The main features of New Romantic Poetry are:

  • emotional subject matter;
  • pantheistic approach to Nature;
  • use of violence imagery;
  • sexual and Christian symbolism;
  • interest in Love and Death;
  • rhythmical Verse.

11. The Modern Novel and the Stream of Consciousness

The American psychologist William James coined the phrase ‘stream of consciousness’ to define the continuous flow of thoughts and sensations that characterize the human mind. 

At the beginning of the 20th century writers gave more importance to subjective consciousness and understood it was impossible to reproduce the complexity of the human mind using traditional techniques. They adopted the interior monologue to represent in a novel. 

Interior monologue is confused with the stream of consciousness: in fact the former is the verbal expression of a psychic phenomenon. 

The Interior Monologue

The main features of the interior monologue are:

  • verbal expression of a psychic phenomenon;
  • immediate (soliloquy and the dramatic monologue and syntax is respected);
  • free from introductory expressions;
  • two levels of narration: external – internal;
  • chronological order and subjective time;
  • disregards the rules of punctuation;
  • it lacks formal logical order.

12. Post-War Drama

The Theatre of the Absurd 

Samuel Beckett’s ‘Waiting for Godot’ was performed in Paris in 1953 and in London in 1955 is generally considered as the starting point of ‘Absurd Drama’. The term ‘absurd’ emerged in the 1950s in Beckett, Adamov and Ionesco works. 

They didn’t form a school. This sense of metaphysical anguish, rootlessness, lack of purpose and inaction is the main theme of the theatre of the absurd. They simply present the human condition in being, in terms of concrete situations on the stage. 

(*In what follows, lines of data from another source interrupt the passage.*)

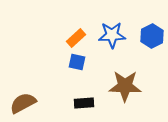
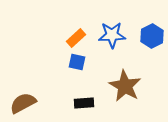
brown star: rotated 28 degrees clockwise
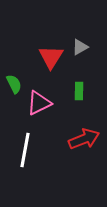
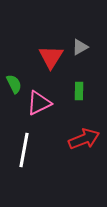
white line: moved 1 px left
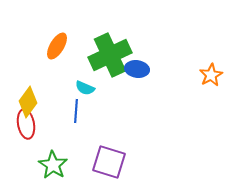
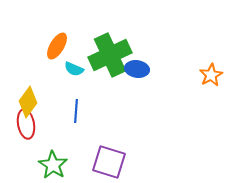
cyan semicircle: moved 11 px left, 19 px up
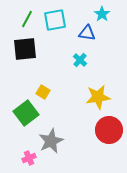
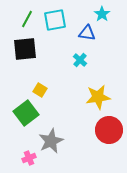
yellow square: moved 3 px left, 2 px up
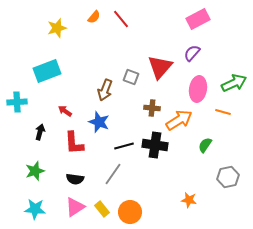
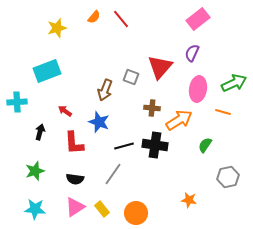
pink rectangle: rotated 10 degrees counterclockwise
purple semicircle: rotated 18 degrees counterclockwise
orange circle: moved 6 px right, 1 px down
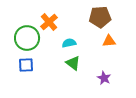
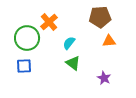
cyan semicircle: rotated 40 degrees counterclockwise
blue square: moved 2 px left, 1 px down
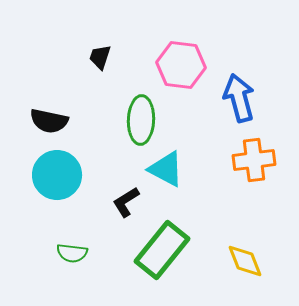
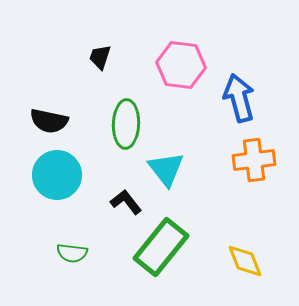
green ellipse: moved 15 px left, 4 px down
cyan triangle: rotated 24 degrees clockwise
black L-shape: rotated 84 degrees clockwise
green rectangle: moved 1 px left, 3 px up
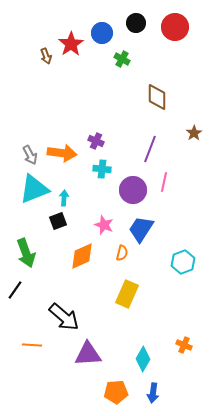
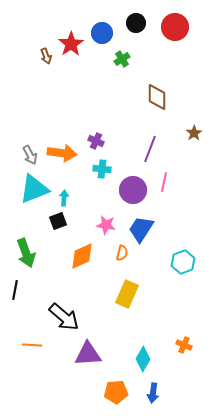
green cross: rotated 28 degrees clockwise
pink star: moved 2 px right; rotated 12 degrees counterclockwise
black line: rotated 24 degrees counterclockwise
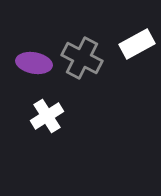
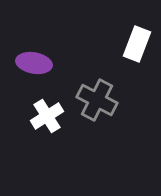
white rectangle: rotated 40 degrees counterclockwise
gray cross: moved 15 px right, 42 px down
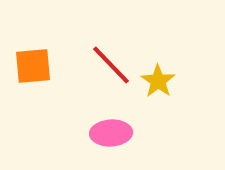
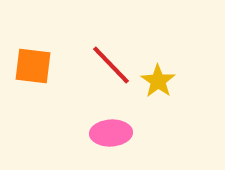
orange square: rotated 12 degrees clockwise
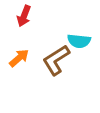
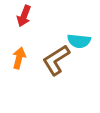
orange arrow: rotated 35 degrees counterclockwise
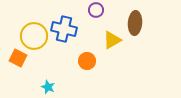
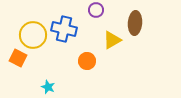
yellow circle: moved 1 px left, 1 px up
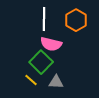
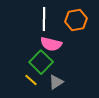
orange hexagon: rotated 20 degrees clockwise
gray triangle: rotated 35 degrees counterclockwise
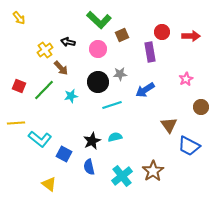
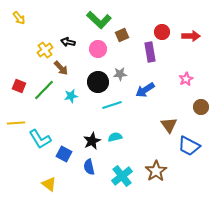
cyan L-shape: rotated 20 degrees clockwise
brown star: moved 3 px right
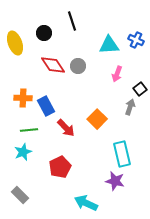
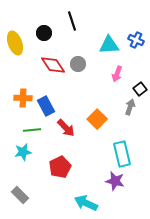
gray circle: moved 2 px up
green line: moved 3 px right
cyan star: rotated 12 degrees clockwise
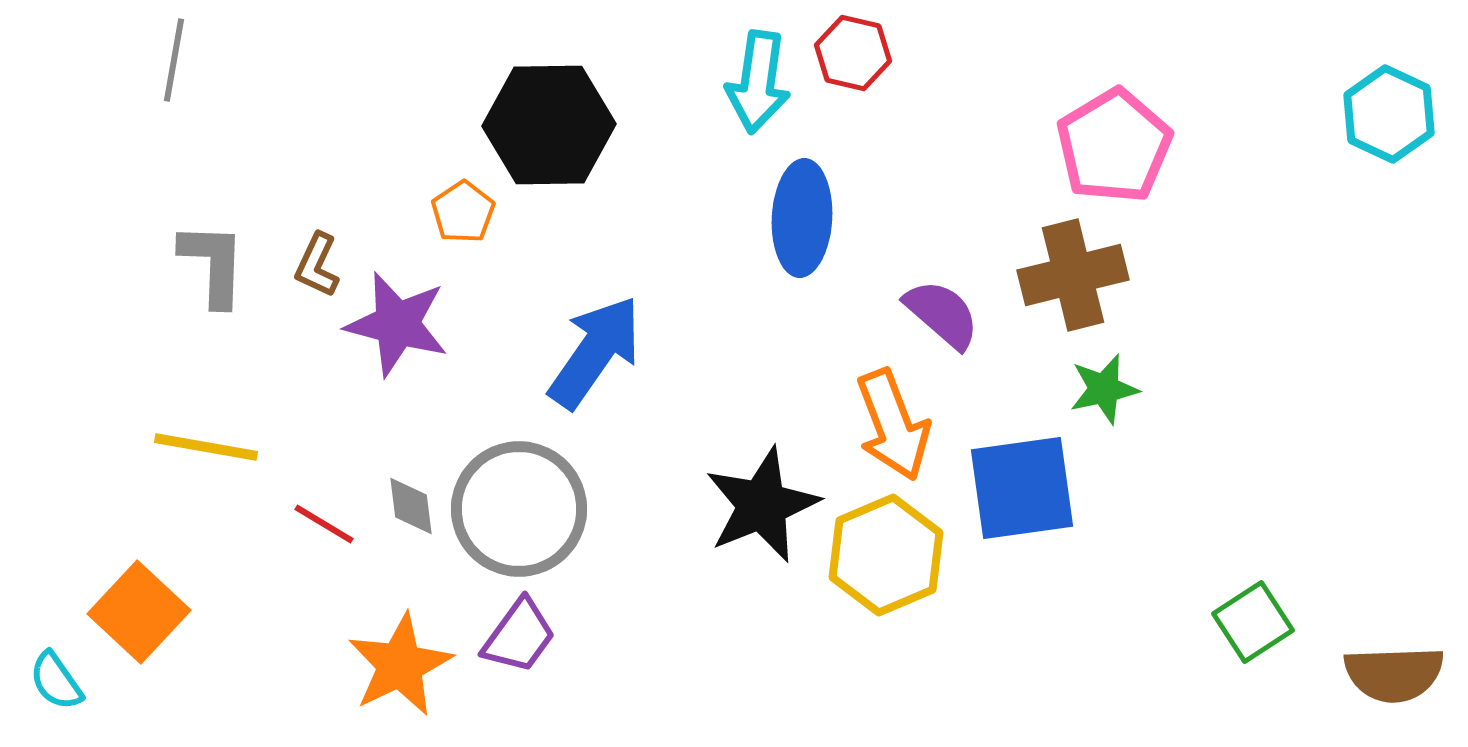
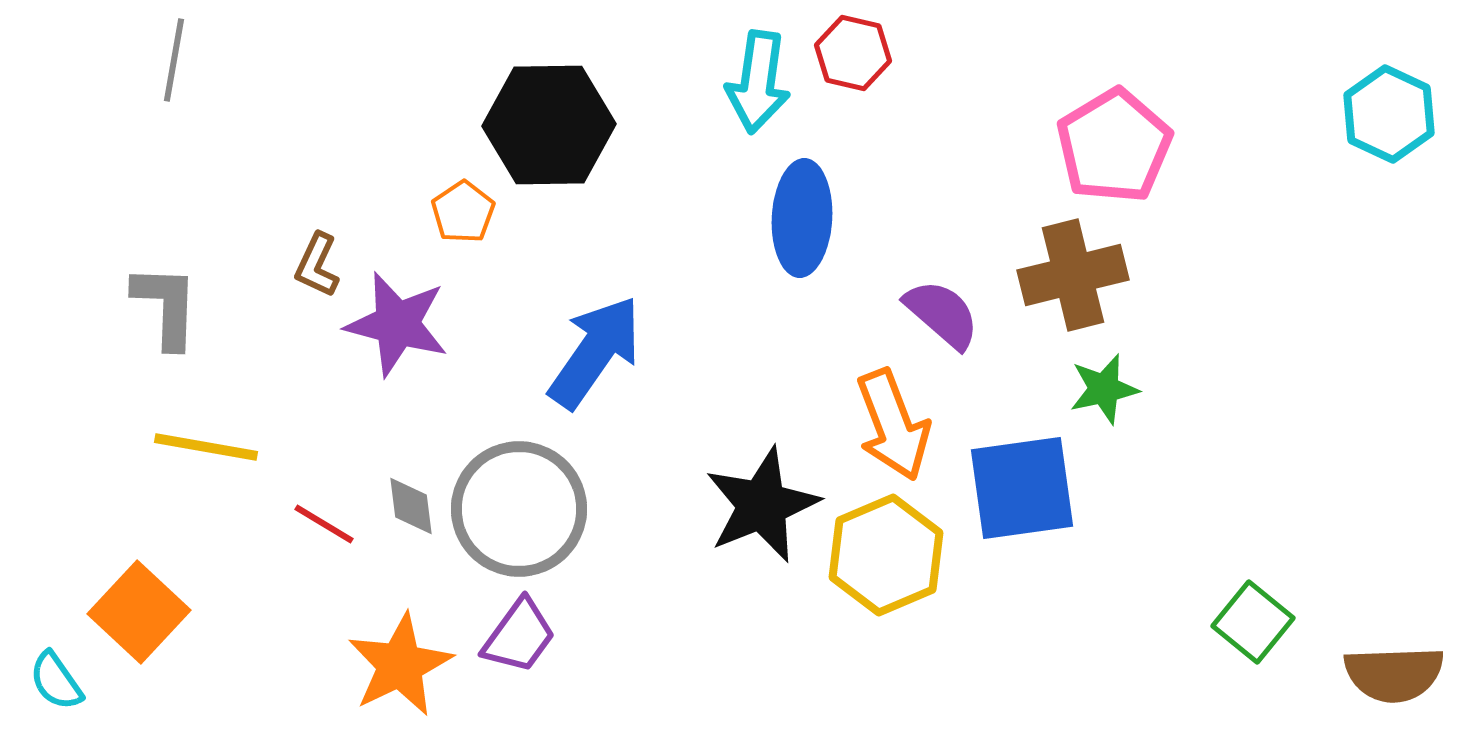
gray L-shape: moved 47 px left, 42 px down
green square: rotated 18 degrees counterclockwise
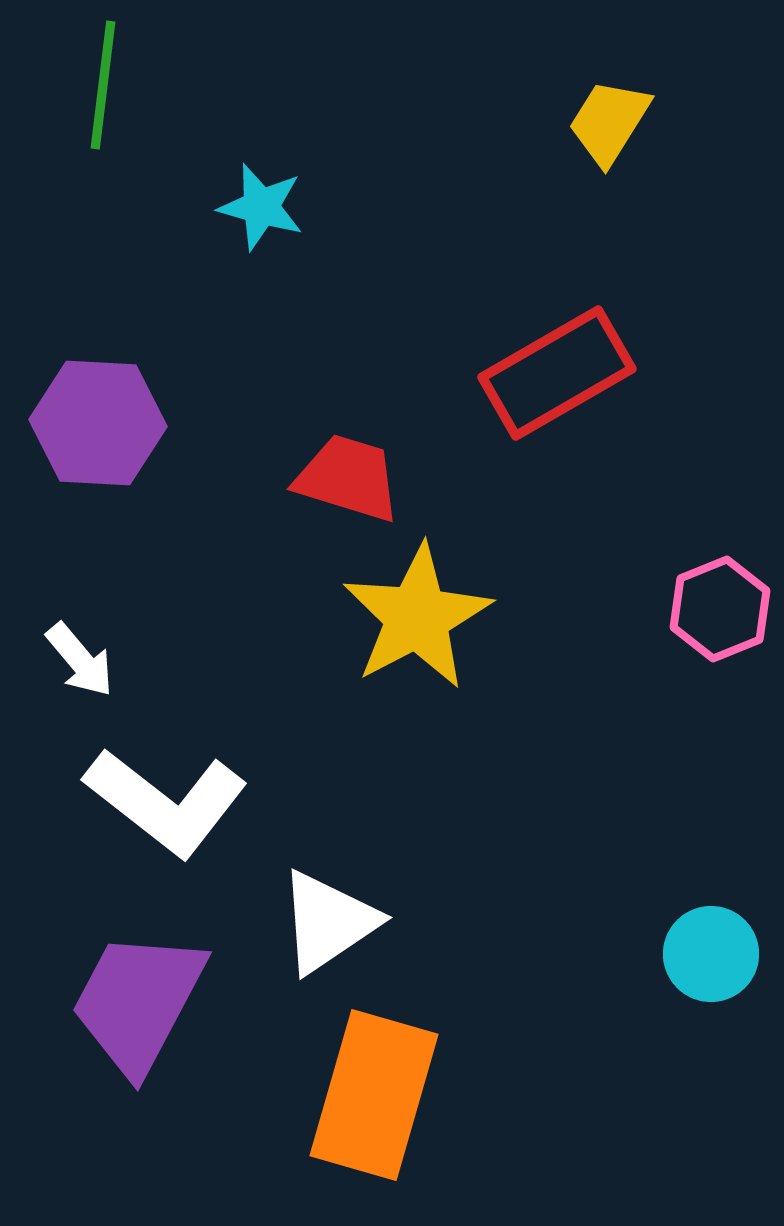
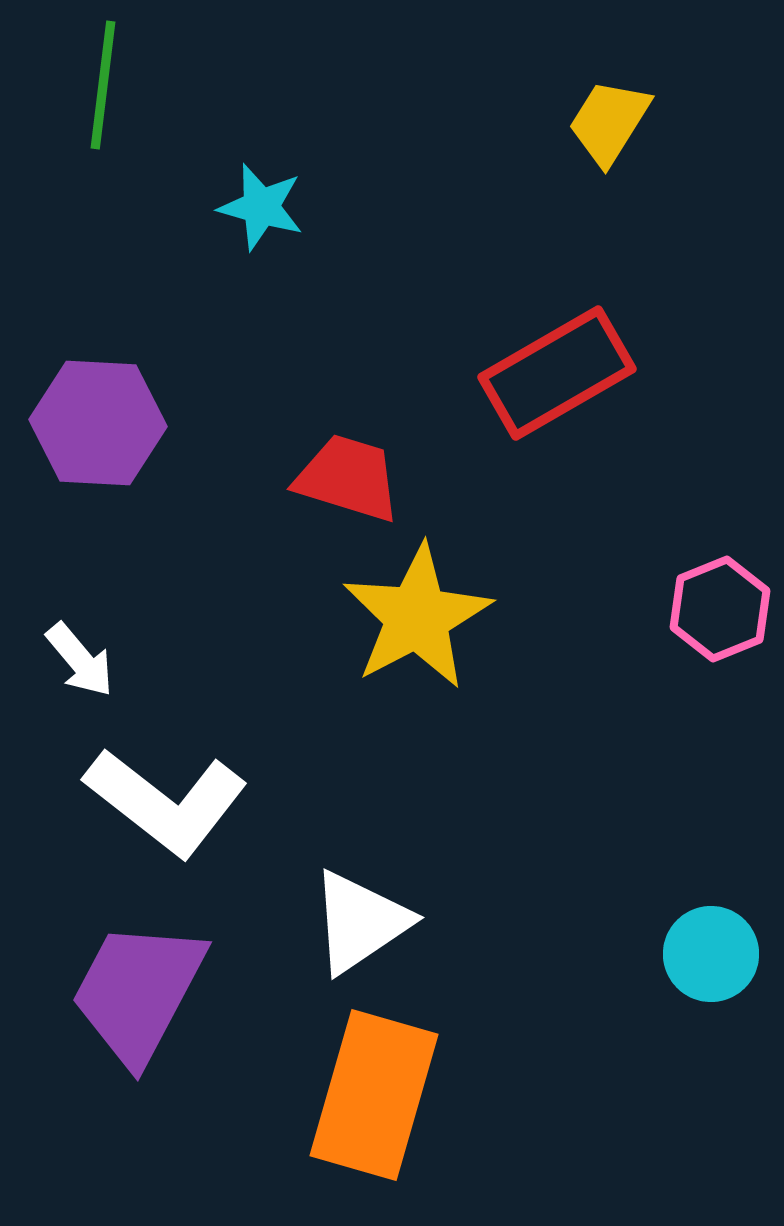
white triangle: moved 32 px right
purple trapezoid: moved 10 px up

The main features of the Theatre of the Absurd are:

  • absence of a real story or plot;
  • vagueness about time, place and characters;
  • what happens on the stage transcends;
  • use of pauses, silences, miming and farcical situations (anguish);
  • incoherent babbling made up the dialogue.

The Theatre of Anger

Another revolutionary phase in English drama began in 1956 with John Osborne. Look back in Anger was first performed at the Royal Court Theatre in London. 
He started a new trend in contemporary drama grouped some playwrights under the label of Angry Young Men.

The main features of the Theatre of Anger are: 

  • use of realistic setting;
  • logical, easy-to-follow plot;
  • outspoken language;
  • a thoughtful working-class hero, the rebel Jimmy Porter;
  • open criticism to establishment values.

13. Drama in the 1960s and 1970s

Since the 1960s the content of British plays has gotten more revolutionary. 

Despite differences in style and attitude, British young dramatists were protesting against society and it was being attacked. 

The theatre was subsidized by the Arts Council. The abolition of the theatre censorship in 1967 gave playwrights more freedom to deal. They questioned and overthrew the traditional rules of sexual morality and conventions of marriage and they mocked and abused leading figures. 

The single most significant development in British theatre in the decade from 1968 to 1978 was the rise of socialist theatre. Fringe studio theatres increased all over and ‘fringe companies’ were formed and described as socialists. 

The decline of the ‘fringe’ at the end of the 1970s was connected with the shift to the political opinion in Britain and the failure of socialist theatre to cause in working-class consciousness.